O chefe de governo da Hungria, Viktor Orban, disse nesta sexta-feira (8/10) que a situação em seu país está "sob controle", após uma reunião com seu colega de pasta da Bulgária, Boyko Borissov.

Enquanto isso, o ministro do Interior da Hungria, Sandor Pinter, anunciou que a União Europeia (UE) enviará cinco peritos ao país para controlar os índices de contaminação, após o rompimento do reservatório de uma fábrica de bauxita e alumínio na cidade de Ajka, a 160 quilômetros de Budapeste, na segunda-feira.

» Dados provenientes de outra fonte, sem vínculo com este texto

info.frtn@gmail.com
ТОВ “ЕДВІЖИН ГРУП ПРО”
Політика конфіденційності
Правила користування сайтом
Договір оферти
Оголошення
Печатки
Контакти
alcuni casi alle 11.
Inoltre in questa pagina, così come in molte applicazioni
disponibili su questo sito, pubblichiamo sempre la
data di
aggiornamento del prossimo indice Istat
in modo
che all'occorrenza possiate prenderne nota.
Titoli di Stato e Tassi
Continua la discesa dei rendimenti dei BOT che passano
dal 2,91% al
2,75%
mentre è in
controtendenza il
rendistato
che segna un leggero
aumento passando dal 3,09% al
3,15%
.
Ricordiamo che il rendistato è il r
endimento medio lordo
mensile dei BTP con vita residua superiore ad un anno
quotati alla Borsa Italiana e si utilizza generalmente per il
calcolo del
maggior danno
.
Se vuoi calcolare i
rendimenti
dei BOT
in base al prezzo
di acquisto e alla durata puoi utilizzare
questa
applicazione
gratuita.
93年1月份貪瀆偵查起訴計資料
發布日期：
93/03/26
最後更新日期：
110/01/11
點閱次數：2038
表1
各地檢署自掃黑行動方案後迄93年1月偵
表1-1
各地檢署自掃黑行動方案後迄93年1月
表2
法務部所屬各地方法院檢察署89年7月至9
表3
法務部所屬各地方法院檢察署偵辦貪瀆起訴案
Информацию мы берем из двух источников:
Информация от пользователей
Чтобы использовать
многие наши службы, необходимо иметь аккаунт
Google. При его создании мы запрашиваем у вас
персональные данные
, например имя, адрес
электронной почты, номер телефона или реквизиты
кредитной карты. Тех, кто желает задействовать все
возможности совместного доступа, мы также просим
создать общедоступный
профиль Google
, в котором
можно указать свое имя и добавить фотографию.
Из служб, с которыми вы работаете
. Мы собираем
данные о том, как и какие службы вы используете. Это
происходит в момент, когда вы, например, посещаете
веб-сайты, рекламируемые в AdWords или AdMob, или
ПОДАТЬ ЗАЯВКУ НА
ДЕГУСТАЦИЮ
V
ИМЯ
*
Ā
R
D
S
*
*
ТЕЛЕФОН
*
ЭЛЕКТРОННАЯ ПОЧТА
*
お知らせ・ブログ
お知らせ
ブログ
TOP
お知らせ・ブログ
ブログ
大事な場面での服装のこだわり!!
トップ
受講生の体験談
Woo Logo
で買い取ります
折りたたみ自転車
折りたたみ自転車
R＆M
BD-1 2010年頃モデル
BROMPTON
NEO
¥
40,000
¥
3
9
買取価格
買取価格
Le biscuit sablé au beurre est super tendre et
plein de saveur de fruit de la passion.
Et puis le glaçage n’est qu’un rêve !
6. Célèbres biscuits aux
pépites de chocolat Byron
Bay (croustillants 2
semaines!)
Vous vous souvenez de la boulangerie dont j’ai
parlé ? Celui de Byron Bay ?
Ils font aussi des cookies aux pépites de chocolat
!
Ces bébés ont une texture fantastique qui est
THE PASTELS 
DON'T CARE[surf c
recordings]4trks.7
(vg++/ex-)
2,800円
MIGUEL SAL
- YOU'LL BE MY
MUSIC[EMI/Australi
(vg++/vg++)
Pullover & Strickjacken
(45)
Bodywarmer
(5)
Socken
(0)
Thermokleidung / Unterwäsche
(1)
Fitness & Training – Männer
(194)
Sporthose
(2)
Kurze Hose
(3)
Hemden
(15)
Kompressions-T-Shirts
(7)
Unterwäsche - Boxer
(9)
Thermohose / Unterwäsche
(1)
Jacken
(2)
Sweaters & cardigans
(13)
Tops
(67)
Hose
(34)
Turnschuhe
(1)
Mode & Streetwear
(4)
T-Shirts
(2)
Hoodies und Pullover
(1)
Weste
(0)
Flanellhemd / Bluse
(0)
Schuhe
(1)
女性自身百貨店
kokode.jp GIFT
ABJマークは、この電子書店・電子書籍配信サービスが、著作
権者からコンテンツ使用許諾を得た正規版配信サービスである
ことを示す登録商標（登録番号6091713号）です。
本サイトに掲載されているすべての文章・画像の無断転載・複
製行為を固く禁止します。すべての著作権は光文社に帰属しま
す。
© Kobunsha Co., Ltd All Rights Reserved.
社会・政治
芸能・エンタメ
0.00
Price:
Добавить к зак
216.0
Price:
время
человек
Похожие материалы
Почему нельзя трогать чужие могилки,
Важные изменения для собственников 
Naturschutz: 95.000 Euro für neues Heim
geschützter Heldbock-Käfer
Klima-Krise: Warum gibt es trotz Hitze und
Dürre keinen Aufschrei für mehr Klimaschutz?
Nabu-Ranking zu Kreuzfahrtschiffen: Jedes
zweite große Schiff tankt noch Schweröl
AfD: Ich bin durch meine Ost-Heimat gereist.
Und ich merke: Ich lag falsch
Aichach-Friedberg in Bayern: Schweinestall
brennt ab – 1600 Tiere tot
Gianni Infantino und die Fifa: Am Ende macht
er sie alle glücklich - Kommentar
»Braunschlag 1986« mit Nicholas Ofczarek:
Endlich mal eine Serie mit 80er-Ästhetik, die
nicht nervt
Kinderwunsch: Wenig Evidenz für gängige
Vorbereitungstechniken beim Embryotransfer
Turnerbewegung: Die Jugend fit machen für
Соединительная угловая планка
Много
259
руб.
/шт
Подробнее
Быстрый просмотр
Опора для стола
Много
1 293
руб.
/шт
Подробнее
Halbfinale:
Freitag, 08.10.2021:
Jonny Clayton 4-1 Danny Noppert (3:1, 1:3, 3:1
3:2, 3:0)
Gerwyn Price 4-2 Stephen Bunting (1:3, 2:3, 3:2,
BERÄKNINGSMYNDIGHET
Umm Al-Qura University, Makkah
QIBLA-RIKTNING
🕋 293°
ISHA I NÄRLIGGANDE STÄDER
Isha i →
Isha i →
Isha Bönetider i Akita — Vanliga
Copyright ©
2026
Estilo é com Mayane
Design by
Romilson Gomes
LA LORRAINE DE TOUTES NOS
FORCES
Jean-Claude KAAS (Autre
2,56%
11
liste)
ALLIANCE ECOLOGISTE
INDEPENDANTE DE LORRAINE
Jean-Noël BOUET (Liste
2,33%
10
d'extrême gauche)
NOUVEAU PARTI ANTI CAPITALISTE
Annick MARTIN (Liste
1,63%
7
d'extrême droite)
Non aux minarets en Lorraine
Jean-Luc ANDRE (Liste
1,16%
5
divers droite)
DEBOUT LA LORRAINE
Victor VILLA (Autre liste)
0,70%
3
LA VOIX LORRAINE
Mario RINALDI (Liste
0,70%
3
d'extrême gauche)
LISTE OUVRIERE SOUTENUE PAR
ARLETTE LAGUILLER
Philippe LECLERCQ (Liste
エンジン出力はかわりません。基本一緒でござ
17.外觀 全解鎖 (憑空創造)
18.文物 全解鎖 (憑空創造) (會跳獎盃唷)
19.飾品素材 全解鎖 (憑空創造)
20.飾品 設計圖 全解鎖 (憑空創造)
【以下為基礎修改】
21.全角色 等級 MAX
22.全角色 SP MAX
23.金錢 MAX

Mais de um milhão de metros cúbicos de lodo tóxico atingiram sete localidades próximas e se espalharam por rios – inclusive o Danúbio – que banham vários países europeus. O ministro romeno do Meio Ambiente, Laszlo Borbely, disse em Bucareste nesta sexta-feira que não há perigo de contaminação do território romeno através do rio Danúbio.

Ungarn Aluminiumfabrik Unfall NO-FLASH

Devecser foi uma das cidades atingidas pelo rompimento do reservatório

Espera-se que a parte contaminada do Danúbio, uma das vias fluviais mais importantes da Europa, atinja a Romênia a partir de segunda-feira, mas até lá a concentração das substâncias tóxicas estará abaixo do limite de perigo, disse o ministro. Um grupo de trabalho romeno composto por químicos e biólogos está analisando a qualidade da água a cada três horas.

Apesar das mensagens tranquilizadoras do governo, a organização ambientalista Greenpeace advertiu que a lama tóxica contém altos níveis de arsênio e mercúrio, que representam um risco de longo prazo ao ecossistema e à água potável. A entidade calcula que serão necessários vários anos para que os 40 mil hectares afetados possam voltar a ser utilizados para o cultivo.